All content on the internet, even uploaded to freely viewable image libraries, has some manner of license. I could just go on DeviantArt and grab some person's work and start making T-Shirts for sale, but that wouldn't be legal would it?
So why should it be just assumed that the license allows training on AI models? This needs to be tested in court.
Comparing theft to "intellectual" property that can be trivially copied often doesn't make sense and can lead one to wrong conclusions.
> So now software piracy is fine right?
Finally something almost on topic. But that's just begging the question. And it's not software we're talking about, but images.
Training neural networks on massive datasets is a pretty new phenomenon, I don't think anyone can say definitely whether it's copyright infringement or not, because...
> This needs to be tested in court.
Exactly. I'm glad we agree on at least something.
Historically the UK courts have taken a (overly IMHO) strict attitude (eg. https://www.lexology.com/library/detail.aspx?g=57171429-4dea... ) to copyrights so I'd guess the outcome won't be too favorable to Stable Diffusion, but it wouldn't it be funny to read your assertions in case they win.
These words all provide a reference point to help humans understand the technology, but regardless of any apparent similarities, SD does not “see” the way humans see, or become “inspired” the way humans are inspired.
I suspect that if humans had the ability to operate on billions of images to systematically gain “inspiration”, the state of copyright law and rules around fair use would not look the way they do today.

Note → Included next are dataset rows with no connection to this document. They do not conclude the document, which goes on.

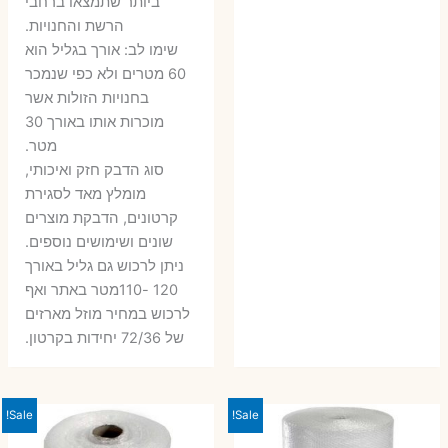
ביותר שתמצאו ברחבי
הרשת והחנויות.
שימו לב: אורך בגליל הוא
60 מטרים ולא כפי שנמכר
בחנויות הזולות אשר
מוכרות אותו באורך 30
מטר.
סוג הדבק חזק ואיכותי,
מומלץ מאד לסגירת
קרטונים, הדבקת מוצרים
שונים ושימושים נוספים.
ניתן לרכוש גם גליל באורך
120 -110מטר באתר ואף
לרכוש במחיר מוזל מארזים
של 72/36 יחידות בקרטון.
Sale!
Sale!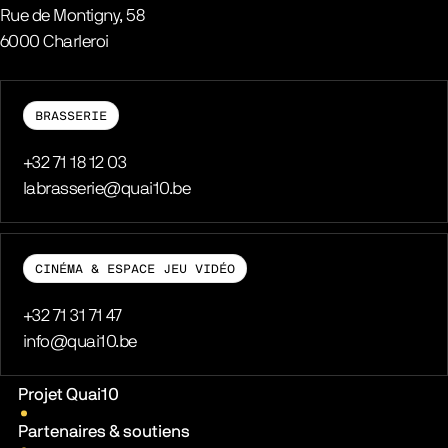
Rue de Montigny, 58
6000
Charleroi
Belgique
BRASSERIE
Téléphone
+32 71 18 12 03
E-mail
labrasserie@quai10.be
CINÉMA & ESPACE JEU VIDÉO
Téléphone
+32 71 31 71 47
E-mail
info@quai10.be
Liens pratiques
Projet Quai10
Partenaires & soutiens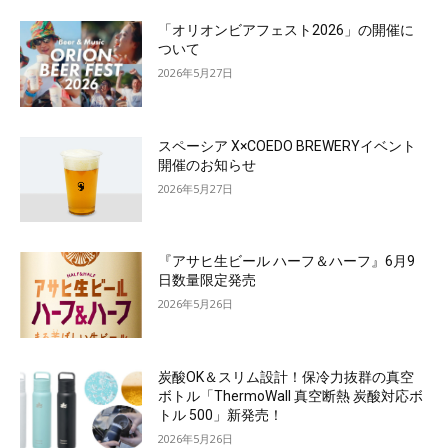
「オリオンビアフェスト2026」の開催に
ついて
2026年5月27日
スペーシア X×COEDO BREWERYイベント
開催のお知らせ
2026年5月27日
『アサヒ生ビール ハーフ＆ハーフ』6月9
日数量限定発売
2026年5月26日
炭酸OK＆スリム設計！保冷力抜群の真空
ボトル「ThermoWall 真空断熱 炭酸対応ボ
トル 500」新発売！
2026年5月26日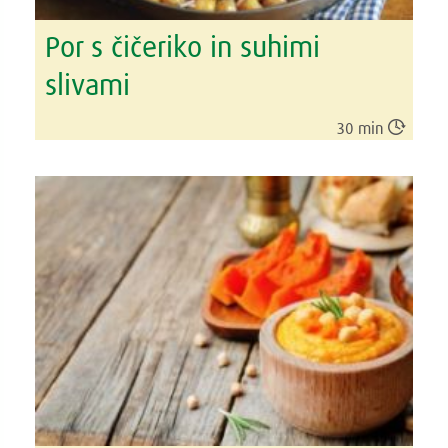
Por s čičeriko in suhimi
slivami

30 min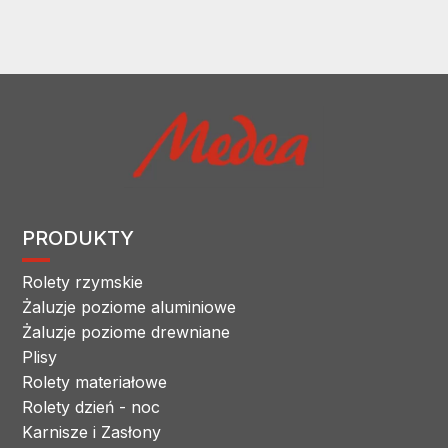
PRODUKTY
Rolety rzymskie
Żaluzje poziome aluminiowe
Żaluzje poziome drewniane
Plisy
Rolety materiałowe
Rolety dzień - noc
Karnisze i Zasłony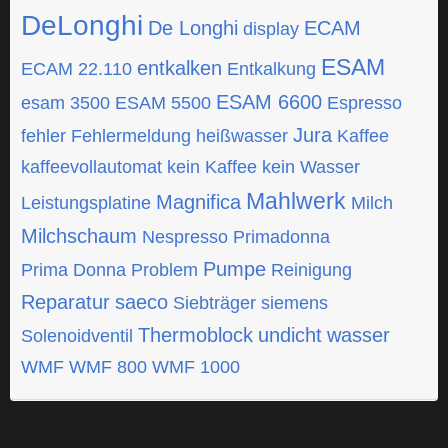
DeLonghi
De Longhi
ECAM
display
ESAM
entkalken
ECAM 22.110
Entkalkung
ESAM 6600
esam 3500
ESAM 5500
Espresso
Jura
fehler
Fehlermeldung
heißwasser
Kaffee
kaffeevollautomat
kein Kaffee
kein Wasser
Mahlwerk
Magnifica
Leistungsplatine
Milch
Milchschaum
Nespresso
Primadonna
Pumpe
Prima Donna
Problem
Reinigung
Reparatur
saeco
Siebträger
siemens
Thermoblock
undicht
wasser
Solenoidventil
WMF
WMF 800
WMF 1000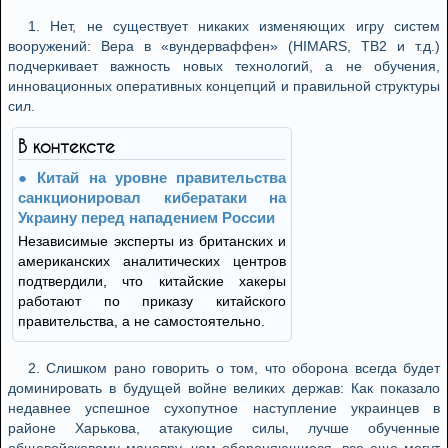
1. Нет, не существует никаких изменяющих игру систем
вооружений: Вера в «вундерваффен» (HIMARS, TB2 и т.д.)
подчеркивает важность новых технологий, а не обучения,
инновационных оперативных концепций и правильной структуры
сил.
В контексте
Китай на уровне правительства
санкционировал кибератаки на
Украину перед нападением России
Независимые эксперты из британских и
американских аналитических центров
подтвердили, что китайские хакеры
работают по приказу китайского
правительства, а не самостоятельно.
2. Слишком рано говорить о том, что оборона всегда будет
доминировать в будущей войне великих держав: Как показало
недавнее успешное сухопутное наступление украинцев в
районе Харькова, атакующие силы, лучше обученные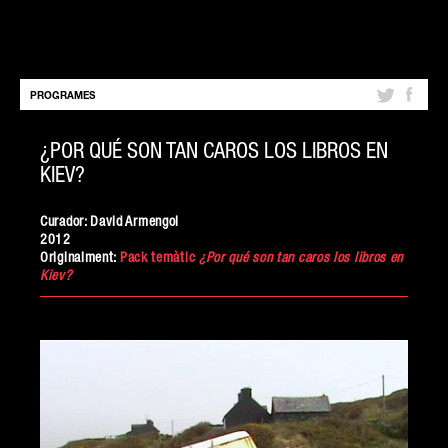
PROGRAMES
¿POR QUÉ SON TAN CAROS LOS LIBROS EN
KIEV?
1 de juliol de 2012
Curador: David Armengol
2012
Originalment:
Pack temàtic
¿Por qué son tan caros los libros en
Kiev?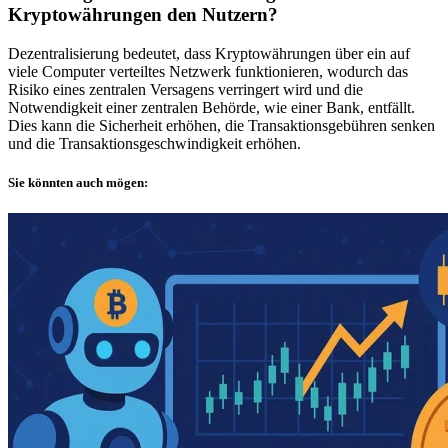
Kryptowährungen den Nutzern?
Dezentralisierung bedeutet, dass Kryptowährungen über ein auf
viele Computer verteiltes Netzwerk funktionieren, wodurch das
Risiko eines zentralen Versagens verringert wird und die
Notwendigkeit einer zentralen Behörde, wie einer Bank, entfällt.
Dies kann die Sicherheit erhöhen, die Transaktionsgebühren senken
und die Transaktionsgeschwindigkeit erhöhen.
Sie könnten auch mögen: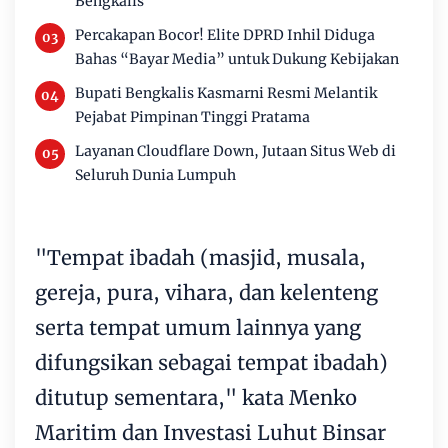
Bengkalis
Percakapan Bocor! Elite DPRD Inhil Diduga
Bahas “Bayar Media” untuk Dukung Kebijakan
Bupati Bengkalis Kasmarni Resmi Melantik
Pejabat Pimpinan Tinggi Pratama
Layanan Cloudflare Down, Jutaan Situs Web di
Seluruh Dunia Lumpuh
"Tempat ibadah (masjid, musala,
gereja, pura, vihara, dan kelenteng
serta tempat umum lainnya yang
difungsikan sebagai tempat ibadah)
ditutup sementara," kata Menko
Maritim dan Investasi Luhut Binsar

The fact that artists are all on a relatively level playing field, innate talents notwithstanding, seems at the core of the historical precedents set by artists drawing inspiration from each other.
I’d argue that generative AI isn’t adding a new player to that game, but altering that game entirely.
All of the more simplistic analogies seem similar to claiming that automobiles are really the same as bicycles, just faster. Except automobiles resulted in major shifts in both behavior and policy, and there’s a reason people don’t ride bicycles on the autobahn.
Generative AI is transformative and exciting tech, but we need to stop pretending it’s human, if only because it’s important that policy makers don’t see this technology as human-like intelligence.
That argument may benefit ethically questionable models in the short term, but seems legitimately dangerous when considering other emerging AI use cases and the possibility that AIs will be handling decision making for critical systems in the near future.